Human Nature by Serge Joncour

Human Nature by Serge Joncour

Author:Serge Joncour
Language: eng
Format: epub
Publisher: Gallic Books


Friday, 24 December 1999

Alexandre stared at the pellets of fertiliser in the sacks he had positioned against the tank of diesel. He thought back to that evening in April 1986. Back then, they still had the hideous grey telephone with its long, twisty cord. He’d spent two hours out in the hallway, bent over the small stand, then sitting down against wall, before actually lying stretched out on the tiled floor, listening so intently to Constanze’s voice that at times he felt he could smell her perfume.

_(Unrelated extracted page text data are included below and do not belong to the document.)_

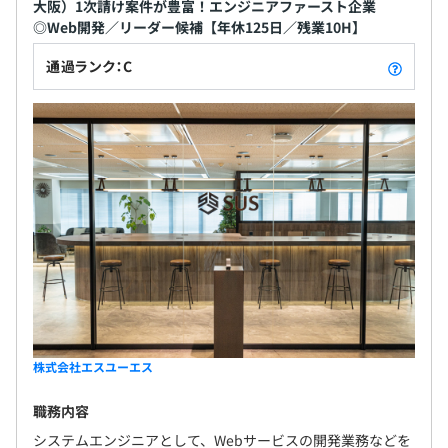
大阪）1次請け案件が豊富！エンジニアファースト企業
◎Web開発／リーダー候補【年休125日／残業10H】
通過ランク：C
株式会社エスユーエス
職務内容
システムエンジニアとして、Webサービスの開発業務などを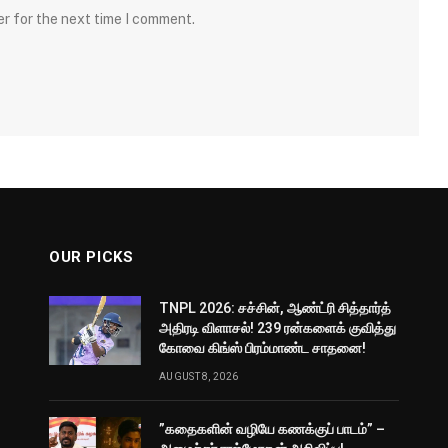
er for the next time I comment.
OUR PICKS
TNPL 2026: சச்சின், ஆண்ட்ரி சித்தார்த்
அதிரடி விளாசல்! 239 ரன்களைக் குவித்து
கோவை கிங்ஸ் பிரம்மாண்ட சாதனை!
AUGUST 8, 2026
”கதைகளின் வழியே கணக்குப் பாடம்” –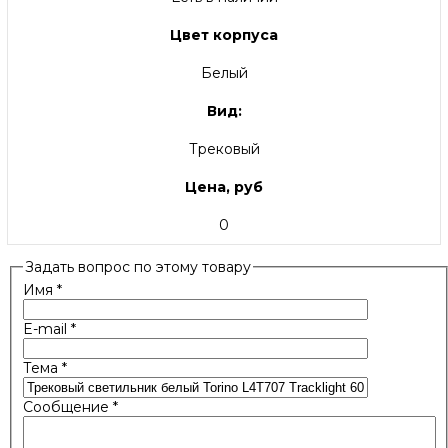
Цвет корпуса
Белый
Вид:
Трековый
Цена, руб
0
Задать вопрос по этому товару
Имя
*
E-mail
*
Тема
*
Сообщение
*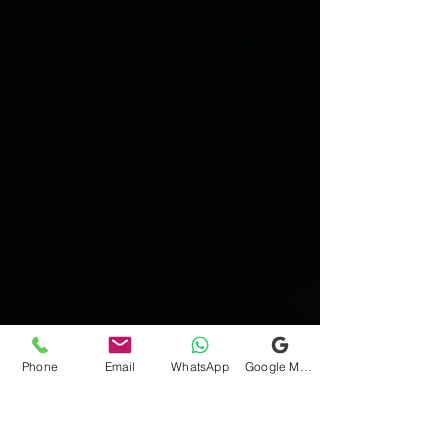
Phone
Email
WhatsApp
Google Meu Negócio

She’d called him eventually, from Berlin. After five years. He heard from her at long last thanks to an explosion in a nuclear power plant. It was thanks to Chernobyl that he’d picked up the thread of a vanished love.

Without that calamity in the Soviet empire, she might never have called, never have contacted him. Without the radioactive cloud wafting across Europe, and the crazy uncertainty about the radiation it was spreading in its path, he might never have seen her again. But two days after the catastrophe, Constanze had telephoned. She wanted to know that everything was all right with him, and the countryside all around. She wanted to be sure that the meadows, and the trees, and more than anything the wild mint, were all still there. She was surprised to learn that, in France, everyone thought they were safe from the radioactive cloud, whereas in Germany and the other Nordic countries, people were panicking. There had been a rush on iodine tablets. But no one in France was worried – the government had reassured the population that the Alps formed a natural barrier to the cloud. Yet in the USSR the talk was of thousands dead. The cloud was a threat of the utmost seriousness; people were forbidden from going out in the rain; children were not to play outside; no one was to touch or eat salad leaves. Fruit and vegetables picked in the three days following the explosion were not to be eaten. These were the words that Alexandre heard Constanze speak, after five years of silence. She had been right all along to distrust nuclear power, and for all they knew, the problems it would cause were only beginning. She told him of the desire that had never left her, to live in the countryside one day. She dreamed of it constantly, now more than ever. Alexandre dared not believe what he was hearing, but more than anything, he was astounded just to hear her voice. He could never hear enough of it, and asked her a thousand questions. First of all, he wanted to know how her studies were going. She had carried on with biology, and law, and she was happier than ever with the choices she’d made, for reasons she could not tell him over the phone. That was why she wanted them to meet. In July, she was probably going to spend a week at Anton’s place – he was out of prison, and living on the high causse in Aveyron.